"""

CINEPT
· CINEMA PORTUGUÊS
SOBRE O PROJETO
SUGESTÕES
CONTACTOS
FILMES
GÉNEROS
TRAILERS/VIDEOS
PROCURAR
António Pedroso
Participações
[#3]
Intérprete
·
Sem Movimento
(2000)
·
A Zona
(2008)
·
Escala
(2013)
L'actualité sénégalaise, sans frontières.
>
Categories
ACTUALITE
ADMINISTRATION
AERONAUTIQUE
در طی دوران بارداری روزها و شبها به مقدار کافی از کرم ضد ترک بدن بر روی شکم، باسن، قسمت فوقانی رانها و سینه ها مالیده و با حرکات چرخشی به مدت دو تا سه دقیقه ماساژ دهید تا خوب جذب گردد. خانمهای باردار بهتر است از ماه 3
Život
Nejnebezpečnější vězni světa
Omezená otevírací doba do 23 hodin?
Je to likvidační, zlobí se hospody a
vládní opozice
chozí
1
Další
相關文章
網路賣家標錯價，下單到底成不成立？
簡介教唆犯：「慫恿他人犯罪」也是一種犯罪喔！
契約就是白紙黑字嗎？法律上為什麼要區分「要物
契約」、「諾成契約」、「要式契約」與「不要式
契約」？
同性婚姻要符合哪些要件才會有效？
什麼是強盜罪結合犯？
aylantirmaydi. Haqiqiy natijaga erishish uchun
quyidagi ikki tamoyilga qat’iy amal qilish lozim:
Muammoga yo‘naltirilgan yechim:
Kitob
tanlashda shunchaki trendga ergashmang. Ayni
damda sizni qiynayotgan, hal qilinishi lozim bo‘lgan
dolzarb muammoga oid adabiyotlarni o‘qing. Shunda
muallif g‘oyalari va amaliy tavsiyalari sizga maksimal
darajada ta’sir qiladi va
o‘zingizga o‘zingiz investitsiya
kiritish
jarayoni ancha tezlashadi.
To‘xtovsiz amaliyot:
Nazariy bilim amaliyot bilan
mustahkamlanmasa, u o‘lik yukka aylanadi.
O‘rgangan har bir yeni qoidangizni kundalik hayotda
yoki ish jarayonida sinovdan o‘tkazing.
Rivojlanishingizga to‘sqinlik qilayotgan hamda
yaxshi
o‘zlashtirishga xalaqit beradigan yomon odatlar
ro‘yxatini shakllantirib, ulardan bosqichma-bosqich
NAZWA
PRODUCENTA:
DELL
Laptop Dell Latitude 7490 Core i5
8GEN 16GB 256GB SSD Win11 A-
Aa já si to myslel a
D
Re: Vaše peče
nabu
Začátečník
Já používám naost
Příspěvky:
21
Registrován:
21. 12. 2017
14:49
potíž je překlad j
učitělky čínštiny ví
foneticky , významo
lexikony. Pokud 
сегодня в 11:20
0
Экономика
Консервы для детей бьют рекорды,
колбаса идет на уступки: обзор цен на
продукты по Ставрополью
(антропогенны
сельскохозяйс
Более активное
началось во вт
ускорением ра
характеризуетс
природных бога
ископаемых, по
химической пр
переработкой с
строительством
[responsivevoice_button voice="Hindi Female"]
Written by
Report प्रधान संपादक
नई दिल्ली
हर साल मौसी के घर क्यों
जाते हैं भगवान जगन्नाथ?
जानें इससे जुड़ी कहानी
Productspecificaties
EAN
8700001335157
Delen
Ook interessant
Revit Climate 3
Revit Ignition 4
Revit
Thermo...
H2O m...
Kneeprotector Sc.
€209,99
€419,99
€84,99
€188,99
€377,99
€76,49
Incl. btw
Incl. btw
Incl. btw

"""

_Exercise_.
Of the lines above, copy each that contains "amaliyot".

_Written answer_.
To‘xtovsiz amaliyot:
Nazariy bilim amaliyot bilan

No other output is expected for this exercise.